Aging-regulated anti-apoptotic long non-coding RNA Sarrah augments recovery from acute myocardial infarction

Abstract

Long non-coding RNAs (lncRNAs) contribute to cardiac (patho)physiology. Aging is the major risk factor for cardiovascular disease with cardiomyocyte apoptosis as one underlying cause. Here, we report the identification of the aging-regulated lncRNA Sarrah (ENSMUST00000140003) that is anti-apoptotic in cardiomyocytes. Importantly, loss of SARRAH (OXCT1-AS1) in human engineered heart tissue results in impaired contractile force development. SARRAH directly binds to the promoters of genes downregulated after SARRAH silencing via RNA-DNA triple helix formation and cardiomyocytes lacking the triple helix forming domain of Sarrah show an increase in apoptosis. One of the direct SARRAH targets is NRF2, and restoration of NRF2 levels after SARRAH silencing partially rescues the reduction in cell viability. Overexpression of Sarrah in mice shows better recovery of cardiac contractile function after AMI compared to control mice. In summary, we identified the anti-apoptotic evolutionary conserved lncRNA Sarrah, which is downregulated by aging, as a regulator of cardiomyocyte survival.

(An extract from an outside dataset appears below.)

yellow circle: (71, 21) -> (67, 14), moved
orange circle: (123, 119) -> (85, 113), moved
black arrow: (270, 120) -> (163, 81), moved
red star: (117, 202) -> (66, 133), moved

Fig. 1. Sarrahis an evolutionary conserved, anti-apoptotic lncRNA in cardiomyocytes downregulated during aging.

a Two different siRNAs against each of the 76 cardiomyocyte-enriched lncRNAs from Supplementary Fig. 1c were transfected in HL-1 cells (n = 3), the average for both is displayed. The lncRNA highlighted in red corresponds to lncRNA Sarrah. Apoptosis levels were determined in standard cell culture conditions or after induction with 100 µM H₂O₂ by measuring caspase-3/7 activity. b The genomic Sarrah locus overlaps with the OXCT1 gene encoding SCOT1. Its transcription start site lies within the first OXCT1 intron. c Three different cell types (cardiomyocytes (CM), endothelial cells (EC) and fibroblasts (FB)) were isolated from the hearts of 12-week-old mice. RNA was isolated and Sarrah levels were determined by qRT-PCR (n = 5; SEM). d Sarrah downregulation during aging was confirmed by qRT-PCR with RNA from total young and aged mouse heart tissue (n = 6; SEM; ***t-test p = 0.00005). e Caspase-3/7 activity was measured in GapmeR-transfected mouse (HL-1 cell line) and human (primary cells) cardiomyocytes to confirm the increase in apoptosis upon Sarrah knockdown (HL-1: n = 3; SEM; ***p = 0.0001); hCM: n = 6; SEM; *t-test p = 0.0486). f Caspase-3/7 activity was measured in SARRAH overexpressing primary human cardiomyocytes (n = 4; SEM; *t-test p = 0.0286).

Fig. 2. Sarrahis required for contractility of human and rat cardiomyocytes.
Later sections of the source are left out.